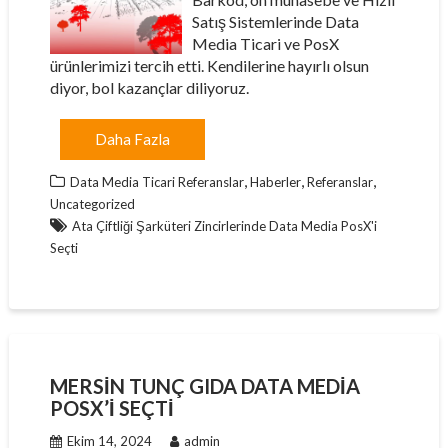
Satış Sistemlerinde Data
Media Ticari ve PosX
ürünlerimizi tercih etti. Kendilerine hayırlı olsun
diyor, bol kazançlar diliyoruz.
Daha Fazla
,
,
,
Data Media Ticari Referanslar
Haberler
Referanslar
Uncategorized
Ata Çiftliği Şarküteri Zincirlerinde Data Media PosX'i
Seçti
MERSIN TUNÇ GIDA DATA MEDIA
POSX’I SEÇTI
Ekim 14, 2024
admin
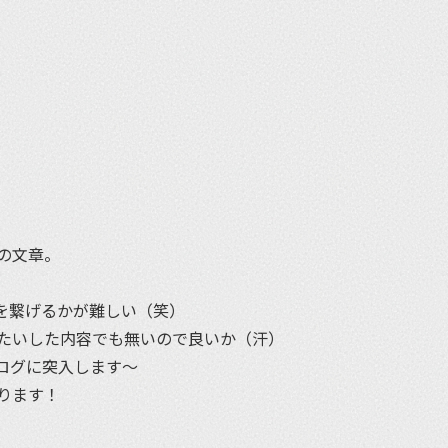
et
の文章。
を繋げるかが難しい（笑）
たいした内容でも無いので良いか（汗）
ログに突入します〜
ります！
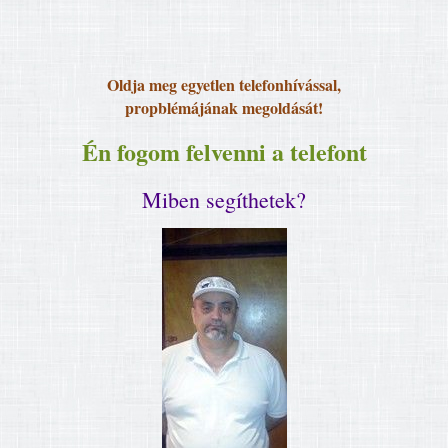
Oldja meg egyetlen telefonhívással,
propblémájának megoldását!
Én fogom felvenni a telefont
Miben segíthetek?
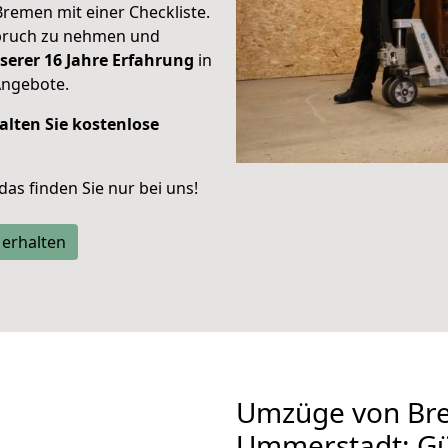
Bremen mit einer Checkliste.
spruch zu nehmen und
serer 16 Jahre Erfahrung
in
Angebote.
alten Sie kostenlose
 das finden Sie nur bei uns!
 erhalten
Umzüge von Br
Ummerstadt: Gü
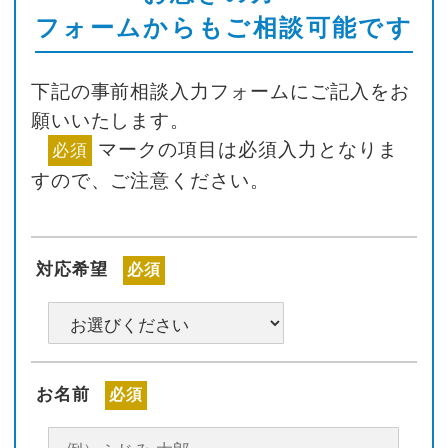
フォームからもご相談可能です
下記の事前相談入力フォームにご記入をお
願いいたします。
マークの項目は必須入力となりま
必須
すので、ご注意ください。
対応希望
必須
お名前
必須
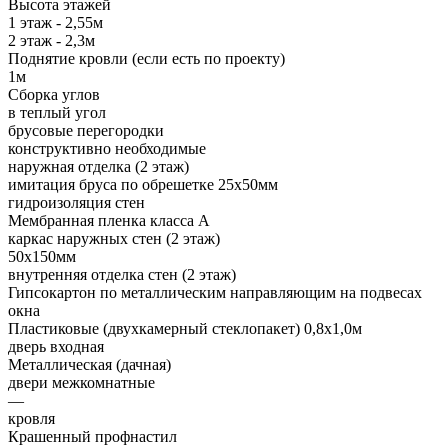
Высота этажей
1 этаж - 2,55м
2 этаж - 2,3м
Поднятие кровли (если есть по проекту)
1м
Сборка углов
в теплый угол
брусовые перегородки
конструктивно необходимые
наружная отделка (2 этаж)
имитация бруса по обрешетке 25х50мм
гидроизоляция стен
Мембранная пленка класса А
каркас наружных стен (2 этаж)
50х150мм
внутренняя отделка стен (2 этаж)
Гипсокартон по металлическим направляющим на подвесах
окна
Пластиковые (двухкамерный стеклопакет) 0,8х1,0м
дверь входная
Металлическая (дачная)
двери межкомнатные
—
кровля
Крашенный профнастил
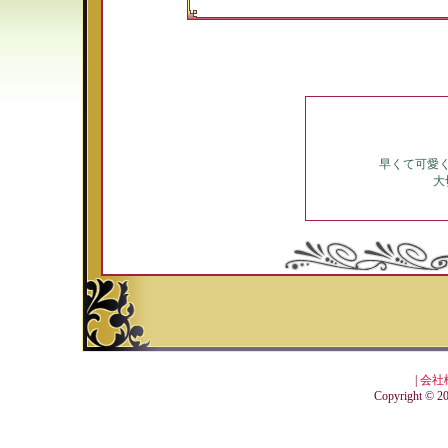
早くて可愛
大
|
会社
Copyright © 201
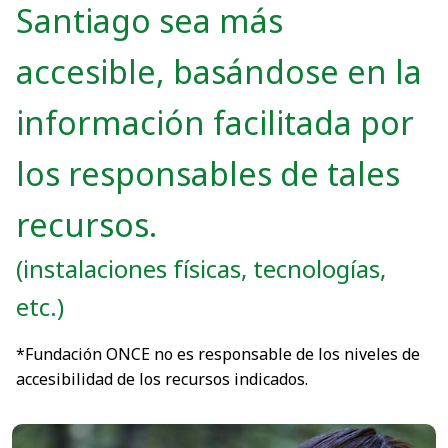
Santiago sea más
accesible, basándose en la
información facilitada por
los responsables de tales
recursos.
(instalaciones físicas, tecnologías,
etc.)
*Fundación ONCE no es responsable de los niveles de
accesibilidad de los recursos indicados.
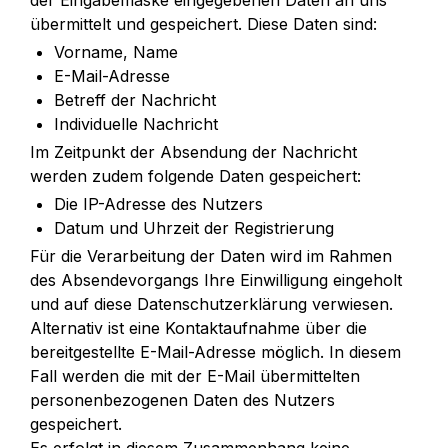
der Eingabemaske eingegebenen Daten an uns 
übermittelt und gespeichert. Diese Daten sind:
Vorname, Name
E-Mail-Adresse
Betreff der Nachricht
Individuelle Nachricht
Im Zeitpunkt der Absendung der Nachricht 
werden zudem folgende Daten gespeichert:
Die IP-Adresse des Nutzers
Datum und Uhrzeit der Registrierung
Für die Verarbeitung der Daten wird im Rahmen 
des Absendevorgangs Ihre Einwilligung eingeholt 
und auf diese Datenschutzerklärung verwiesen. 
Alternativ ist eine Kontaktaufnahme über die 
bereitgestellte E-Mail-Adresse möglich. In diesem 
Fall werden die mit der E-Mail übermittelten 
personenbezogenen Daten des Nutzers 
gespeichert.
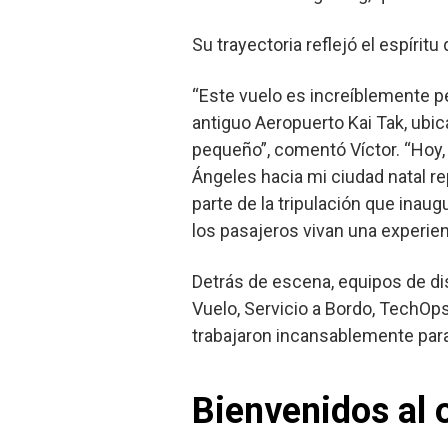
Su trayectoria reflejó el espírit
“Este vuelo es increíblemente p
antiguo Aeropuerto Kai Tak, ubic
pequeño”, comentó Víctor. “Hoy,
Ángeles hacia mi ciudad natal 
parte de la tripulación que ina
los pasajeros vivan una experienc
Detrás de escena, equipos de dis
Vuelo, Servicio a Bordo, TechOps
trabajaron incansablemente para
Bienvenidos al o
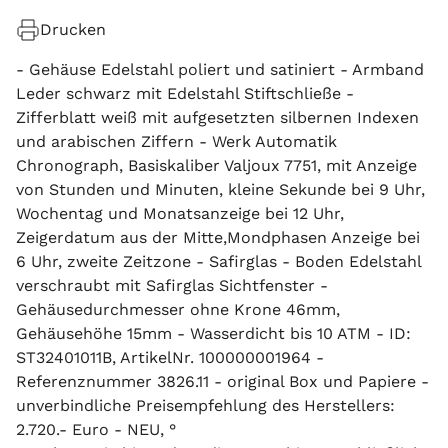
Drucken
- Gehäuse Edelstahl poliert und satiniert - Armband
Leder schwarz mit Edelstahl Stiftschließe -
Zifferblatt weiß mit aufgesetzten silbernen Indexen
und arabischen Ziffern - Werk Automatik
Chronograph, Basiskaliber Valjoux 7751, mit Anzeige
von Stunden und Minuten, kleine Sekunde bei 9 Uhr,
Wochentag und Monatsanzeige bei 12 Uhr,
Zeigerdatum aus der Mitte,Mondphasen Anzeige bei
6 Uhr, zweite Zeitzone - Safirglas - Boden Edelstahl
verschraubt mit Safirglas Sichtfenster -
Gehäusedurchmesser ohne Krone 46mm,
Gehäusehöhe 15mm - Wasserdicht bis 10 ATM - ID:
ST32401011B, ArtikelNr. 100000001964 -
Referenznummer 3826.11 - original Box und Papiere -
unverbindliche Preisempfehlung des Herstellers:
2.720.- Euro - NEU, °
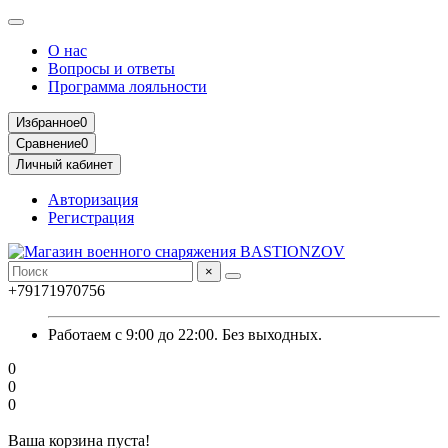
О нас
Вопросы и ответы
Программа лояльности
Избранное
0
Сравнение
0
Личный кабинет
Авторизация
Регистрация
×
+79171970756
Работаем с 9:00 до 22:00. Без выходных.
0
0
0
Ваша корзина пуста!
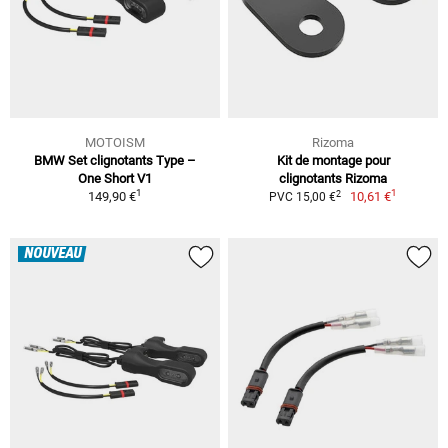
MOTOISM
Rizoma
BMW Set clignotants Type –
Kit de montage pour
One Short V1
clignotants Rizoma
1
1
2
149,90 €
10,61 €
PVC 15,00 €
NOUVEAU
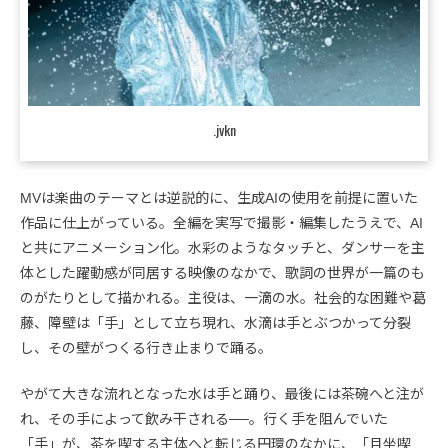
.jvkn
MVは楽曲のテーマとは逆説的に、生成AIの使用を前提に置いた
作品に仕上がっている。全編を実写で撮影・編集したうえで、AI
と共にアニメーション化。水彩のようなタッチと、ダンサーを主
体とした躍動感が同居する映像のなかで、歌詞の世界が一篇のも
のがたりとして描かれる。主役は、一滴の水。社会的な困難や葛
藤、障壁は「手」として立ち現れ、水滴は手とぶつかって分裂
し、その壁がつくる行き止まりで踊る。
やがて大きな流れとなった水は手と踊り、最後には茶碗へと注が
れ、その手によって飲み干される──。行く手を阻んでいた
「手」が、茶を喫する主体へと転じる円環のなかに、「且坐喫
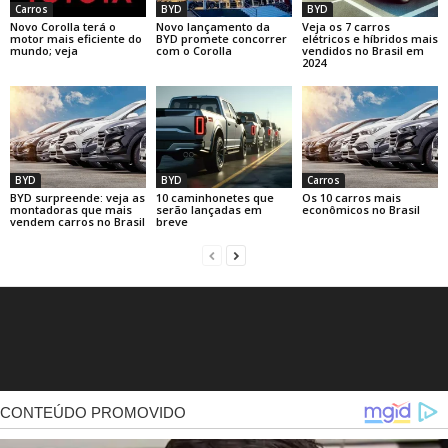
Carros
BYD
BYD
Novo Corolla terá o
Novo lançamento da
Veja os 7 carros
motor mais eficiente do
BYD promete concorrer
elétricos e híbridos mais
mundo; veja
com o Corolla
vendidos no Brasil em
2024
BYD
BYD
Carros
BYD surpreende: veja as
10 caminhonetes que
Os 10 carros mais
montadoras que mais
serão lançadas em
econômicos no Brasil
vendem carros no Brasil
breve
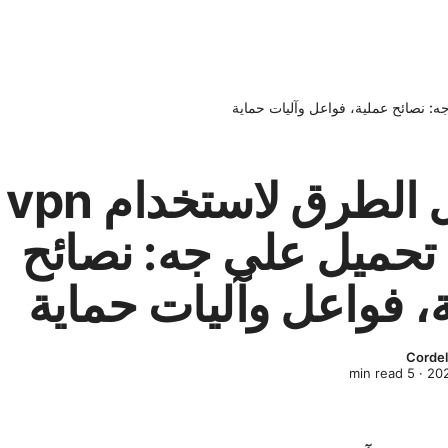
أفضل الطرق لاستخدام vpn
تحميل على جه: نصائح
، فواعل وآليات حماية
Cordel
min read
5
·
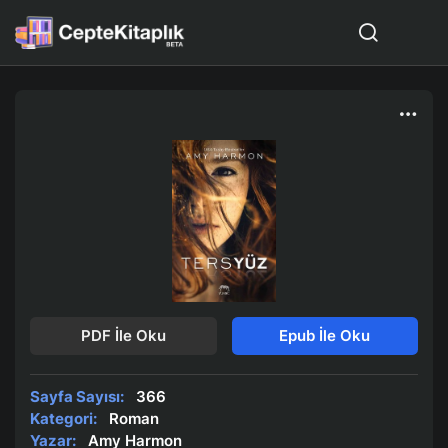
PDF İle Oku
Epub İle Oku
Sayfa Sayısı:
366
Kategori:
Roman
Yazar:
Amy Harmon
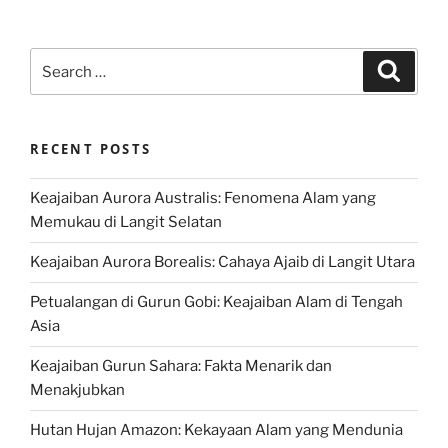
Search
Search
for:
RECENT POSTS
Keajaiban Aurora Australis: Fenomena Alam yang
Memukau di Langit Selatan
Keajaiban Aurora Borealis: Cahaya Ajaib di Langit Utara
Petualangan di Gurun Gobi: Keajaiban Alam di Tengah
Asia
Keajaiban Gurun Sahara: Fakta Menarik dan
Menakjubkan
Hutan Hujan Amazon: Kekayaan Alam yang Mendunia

::::::

Task details:
For this exercise, gather every line of the data that contains the word "Aurora".

Result of this task:
Keajaiban Aurora Australis: Fenomena Alam yang
Keajaiban Aurora Borealis: Cahaya Ajaib di Langit Utara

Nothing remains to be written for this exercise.